:: AVAILABLE RECORDS

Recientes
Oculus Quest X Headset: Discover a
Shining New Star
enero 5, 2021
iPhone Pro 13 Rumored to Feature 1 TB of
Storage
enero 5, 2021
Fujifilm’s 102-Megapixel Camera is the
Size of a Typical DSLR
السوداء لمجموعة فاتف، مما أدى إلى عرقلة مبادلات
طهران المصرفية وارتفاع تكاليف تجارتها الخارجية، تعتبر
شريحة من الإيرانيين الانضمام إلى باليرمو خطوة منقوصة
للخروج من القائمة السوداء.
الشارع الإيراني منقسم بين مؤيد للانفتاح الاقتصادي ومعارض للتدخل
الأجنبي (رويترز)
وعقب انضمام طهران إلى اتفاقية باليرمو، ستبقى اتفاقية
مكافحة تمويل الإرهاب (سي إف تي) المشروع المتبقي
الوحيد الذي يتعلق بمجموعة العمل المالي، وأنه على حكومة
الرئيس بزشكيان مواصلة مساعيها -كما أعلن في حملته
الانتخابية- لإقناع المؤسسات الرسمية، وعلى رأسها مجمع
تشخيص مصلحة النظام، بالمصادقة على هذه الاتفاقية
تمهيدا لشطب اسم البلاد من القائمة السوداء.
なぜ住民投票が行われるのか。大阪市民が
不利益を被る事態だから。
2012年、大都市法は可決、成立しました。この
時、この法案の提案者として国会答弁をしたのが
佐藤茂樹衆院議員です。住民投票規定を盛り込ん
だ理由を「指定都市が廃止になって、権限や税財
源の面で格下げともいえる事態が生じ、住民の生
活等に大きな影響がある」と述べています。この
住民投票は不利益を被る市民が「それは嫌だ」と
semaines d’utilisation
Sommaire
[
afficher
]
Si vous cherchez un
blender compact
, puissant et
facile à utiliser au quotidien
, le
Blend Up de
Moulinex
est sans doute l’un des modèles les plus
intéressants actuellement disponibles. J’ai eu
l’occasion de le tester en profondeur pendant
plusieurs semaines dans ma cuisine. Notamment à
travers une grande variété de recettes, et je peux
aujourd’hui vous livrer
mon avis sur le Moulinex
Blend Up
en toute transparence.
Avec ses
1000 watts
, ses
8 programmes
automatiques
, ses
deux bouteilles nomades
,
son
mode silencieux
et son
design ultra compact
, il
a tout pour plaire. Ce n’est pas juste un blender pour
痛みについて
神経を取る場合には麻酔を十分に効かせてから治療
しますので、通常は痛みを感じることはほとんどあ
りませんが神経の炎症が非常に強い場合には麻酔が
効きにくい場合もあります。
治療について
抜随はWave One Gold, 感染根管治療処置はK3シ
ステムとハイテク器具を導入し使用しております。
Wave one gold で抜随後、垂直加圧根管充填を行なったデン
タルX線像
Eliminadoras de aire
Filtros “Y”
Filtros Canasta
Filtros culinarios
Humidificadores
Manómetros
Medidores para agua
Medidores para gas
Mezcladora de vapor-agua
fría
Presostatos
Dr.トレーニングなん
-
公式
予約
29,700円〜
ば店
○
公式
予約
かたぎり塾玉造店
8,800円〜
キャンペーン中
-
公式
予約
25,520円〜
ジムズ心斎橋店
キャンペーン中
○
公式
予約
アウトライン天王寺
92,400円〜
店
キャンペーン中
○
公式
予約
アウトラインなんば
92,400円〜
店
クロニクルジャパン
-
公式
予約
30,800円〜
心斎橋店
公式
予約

::::
:: AVAILABLE RECORDS

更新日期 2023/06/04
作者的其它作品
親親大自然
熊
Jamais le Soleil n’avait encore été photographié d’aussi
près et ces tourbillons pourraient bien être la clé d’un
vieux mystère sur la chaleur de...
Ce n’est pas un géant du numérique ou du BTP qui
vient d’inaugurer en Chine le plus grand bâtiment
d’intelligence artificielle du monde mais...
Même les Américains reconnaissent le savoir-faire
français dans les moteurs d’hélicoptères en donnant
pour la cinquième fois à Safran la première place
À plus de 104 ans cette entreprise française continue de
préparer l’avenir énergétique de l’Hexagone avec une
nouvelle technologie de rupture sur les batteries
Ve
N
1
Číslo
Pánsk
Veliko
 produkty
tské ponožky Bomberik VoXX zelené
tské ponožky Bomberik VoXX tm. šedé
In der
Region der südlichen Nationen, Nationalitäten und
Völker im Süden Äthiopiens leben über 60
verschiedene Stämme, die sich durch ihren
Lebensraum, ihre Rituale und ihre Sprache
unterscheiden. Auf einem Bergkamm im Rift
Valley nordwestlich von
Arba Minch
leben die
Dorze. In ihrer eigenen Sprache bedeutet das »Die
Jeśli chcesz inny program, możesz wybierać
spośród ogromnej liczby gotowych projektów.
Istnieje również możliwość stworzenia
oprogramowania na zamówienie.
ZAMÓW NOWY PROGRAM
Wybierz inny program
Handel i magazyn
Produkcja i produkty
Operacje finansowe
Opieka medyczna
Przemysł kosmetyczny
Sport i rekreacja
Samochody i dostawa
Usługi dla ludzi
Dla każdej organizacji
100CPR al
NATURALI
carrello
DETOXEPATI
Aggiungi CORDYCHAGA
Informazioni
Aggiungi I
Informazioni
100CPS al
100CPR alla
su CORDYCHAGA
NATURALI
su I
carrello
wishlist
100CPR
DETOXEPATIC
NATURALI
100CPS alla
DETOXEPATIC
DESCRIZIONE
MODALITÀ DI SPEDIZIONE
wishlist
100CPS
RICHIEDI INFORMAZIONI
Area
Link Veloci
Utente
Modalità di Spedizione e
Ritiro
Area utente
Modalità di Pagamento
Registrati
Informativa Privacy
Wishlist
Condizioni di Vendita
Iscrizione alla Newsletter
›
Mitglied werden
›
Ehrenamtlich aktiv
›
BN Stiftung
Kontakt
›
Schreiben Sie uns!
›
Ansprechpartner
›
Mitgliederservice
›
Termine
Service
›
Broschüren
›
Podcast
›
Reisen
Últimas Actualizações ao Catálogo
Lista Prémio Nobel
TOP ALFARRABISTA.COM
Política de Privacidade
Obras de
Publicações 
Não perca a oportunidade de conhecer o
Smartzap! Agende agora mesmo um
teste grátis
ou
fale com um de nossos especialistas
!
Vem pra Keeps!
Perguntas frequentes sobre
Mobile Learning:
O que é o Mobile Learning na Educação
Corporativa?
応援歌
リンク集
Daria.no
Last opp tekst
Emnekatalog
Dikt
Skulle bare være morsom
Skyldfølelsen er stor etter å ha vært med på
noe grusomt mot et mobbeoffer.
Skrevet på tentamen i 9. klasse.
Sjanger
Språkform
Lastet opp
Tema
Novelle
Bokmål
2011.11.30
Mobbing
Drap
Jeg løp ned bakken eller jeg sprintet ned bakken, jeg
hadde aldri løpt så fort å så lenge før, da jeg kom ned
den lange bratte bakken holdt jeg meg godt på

::::
:: AVAILABLE RECORDS

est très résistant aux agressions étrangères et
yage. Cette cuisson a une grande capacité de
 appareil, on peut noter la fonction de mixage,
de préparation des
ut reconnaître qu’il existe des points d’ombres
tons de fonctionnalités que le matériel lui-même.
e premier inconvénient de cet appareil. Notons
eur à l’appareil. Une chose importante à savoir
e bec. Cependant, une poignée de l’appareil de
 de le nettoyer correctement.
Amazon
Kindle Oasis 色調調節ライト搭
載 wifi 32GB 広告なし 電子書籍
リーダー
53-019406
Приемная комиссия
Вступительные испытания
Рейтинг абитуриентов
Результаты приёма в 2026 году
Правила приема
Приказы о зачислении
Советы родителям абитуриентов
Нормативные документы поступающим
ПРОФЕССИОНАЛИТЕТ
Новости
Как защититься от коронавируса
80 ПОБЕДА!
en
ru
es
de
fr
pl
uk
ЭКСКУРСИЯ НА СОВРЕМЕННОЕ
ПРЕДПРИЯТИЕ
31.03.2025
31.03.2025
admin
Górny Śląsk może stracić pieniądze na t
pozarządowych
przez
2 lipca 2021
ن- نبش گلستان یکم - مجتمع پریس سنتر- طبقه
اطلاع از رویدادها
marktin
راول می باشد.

::::

Out of the material above, output word for word the line with "住民投票は不利益を被る市民が「それは嫌だ」と", the line with "l’occasion de le tester en profondeur pendant", and all lines between them, with nothing else.

● **EXERCISE OUTPUT**:
住民投票は不利益を被る市民が「それは嫌だ」と
semaines d’utilisation
Sommaire
[
afficher
]
Si vous cherchez un
blender compact
, puissant et
facile à utiliser au quotidien
, le
Blend Up de
Moulinex
est sans doute l’un des modèles les plus
intéressants actuellement disponibles. J’ai eu
l’occasion de le tester en profondeur pendant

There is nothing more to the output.